■ **DIRECTIONS FOR THIS TASK**: The needed output is the run of lines below from the one containing "g Ilegal Menyoroti" through the one containing "ど、さまざまなサービスがご利用可能です。また、2024", copied exactly and free of pictures.

■ **GIVEN DATA**:
++++

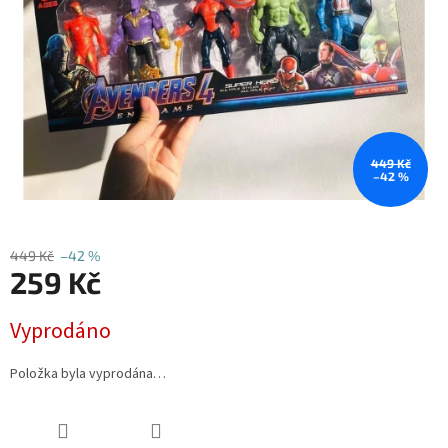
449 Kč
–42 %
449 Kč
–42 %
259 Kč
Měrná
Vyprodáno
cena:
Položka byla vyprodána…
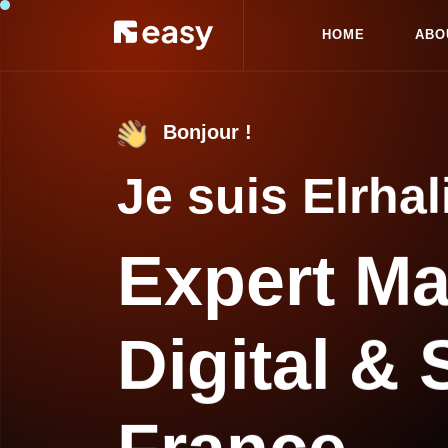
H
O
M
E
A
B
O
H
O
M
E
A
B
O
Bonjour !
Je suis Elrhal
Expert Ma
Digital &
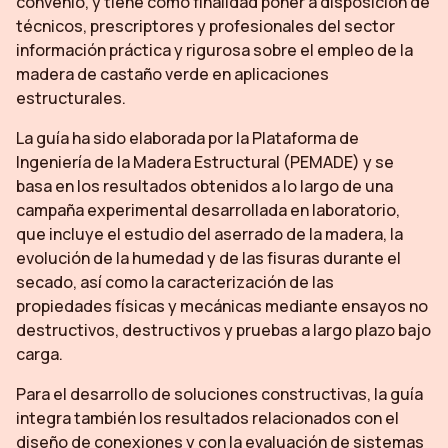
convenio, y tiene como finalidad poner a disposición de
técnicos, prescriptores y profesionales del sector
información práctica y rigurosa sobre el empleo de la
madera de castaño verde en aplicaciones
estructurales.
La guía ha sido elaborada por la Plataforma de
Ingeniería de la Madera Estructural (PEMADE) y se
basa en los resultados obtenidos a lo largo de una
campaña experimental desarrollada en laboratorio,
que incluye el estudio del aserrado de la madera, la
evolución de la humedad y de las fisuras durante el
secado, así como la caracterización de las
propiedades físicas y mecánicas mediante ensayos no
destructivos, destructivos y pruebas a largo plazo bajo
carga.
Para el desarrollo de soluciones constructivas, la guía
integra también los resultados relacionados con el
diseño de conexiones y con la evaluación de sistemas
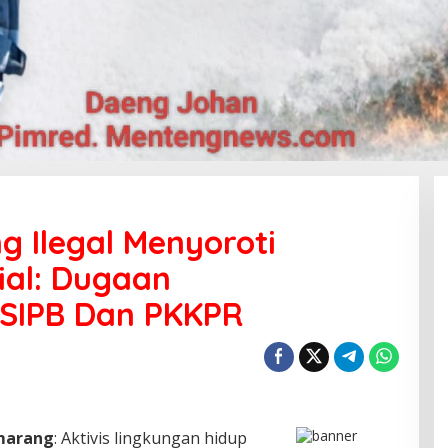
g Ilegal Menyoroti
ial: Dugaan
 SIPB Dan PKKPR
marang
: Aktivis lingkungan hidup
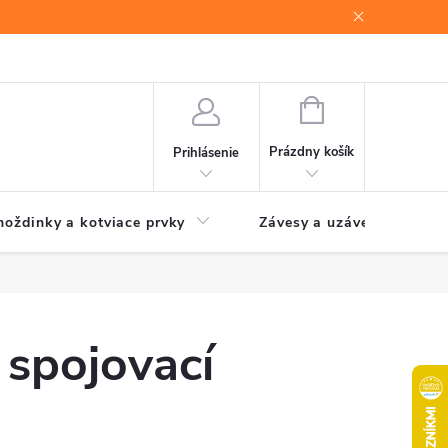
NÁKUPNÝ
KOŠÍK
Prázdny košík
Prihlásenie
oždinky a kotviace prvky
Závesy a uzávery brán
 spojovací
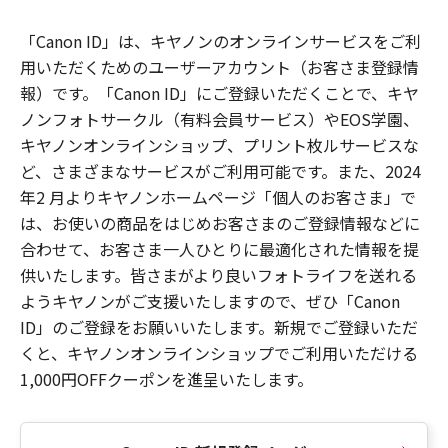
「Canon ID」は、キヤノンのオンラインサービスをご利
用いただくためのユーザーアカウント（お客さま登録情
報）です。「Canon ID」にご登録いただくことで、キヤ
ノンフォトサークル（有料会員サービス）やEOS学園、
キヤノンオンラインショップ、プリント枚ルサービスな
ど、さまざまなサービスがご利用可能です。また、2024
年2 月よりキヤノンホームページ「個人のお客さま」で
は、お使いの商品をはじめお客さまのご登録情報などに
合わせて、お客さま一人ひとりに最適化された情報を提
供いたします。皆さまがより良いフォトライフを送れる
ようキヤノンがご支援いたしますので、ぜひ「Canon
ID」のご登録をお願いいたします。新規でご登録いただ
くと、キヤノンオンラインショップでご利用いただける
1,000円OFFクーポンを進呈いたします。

++++

■ **SOLUTION BELOW**:
g Ilegal Menyoroti
ial: Dugaan
 SIPB Dan PKKPR
marang
: Aktivis lingkungan hidup
NÁKUPNÝ
KOŠÍK
Prázdny košík
Prihlásenie
oždinky a kotviace prvky
Závesy a uzávery brán
 spojovací
「Canon ID」は、キヤノンのオンラインサービスをご利
用いただくためのユーザーアカウント（お客さま登録情
報）です。「Canon ID」にご登録いただくことで、キヤ
ノンフォトサークル（有料会員サービス）やEOS学園、
キヤノンオンラインショップ、プリント枚ルサービスな
ど、さまざまなサービスがご利用可能です。また、2024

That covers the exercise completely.